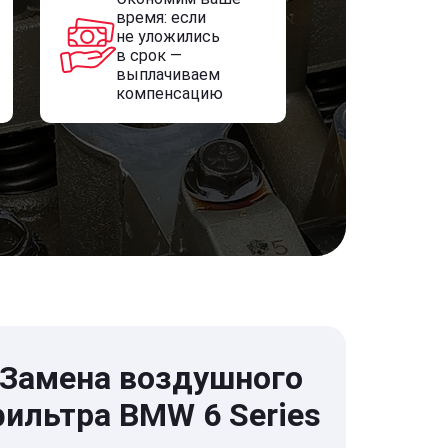
время: если
не уложились
в срок —
выплачиваем
компенсацию
Замена воздушного
ильтра BMW 6 Series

**Task goal:**
The entries are to be reproduced exactly, excluding any pictures they contain.

**Exercise solution:**
время: если
не уложились
в срок —
выплачиваем
компенсацию
Замена воздушного
ильтра BMW 6 Series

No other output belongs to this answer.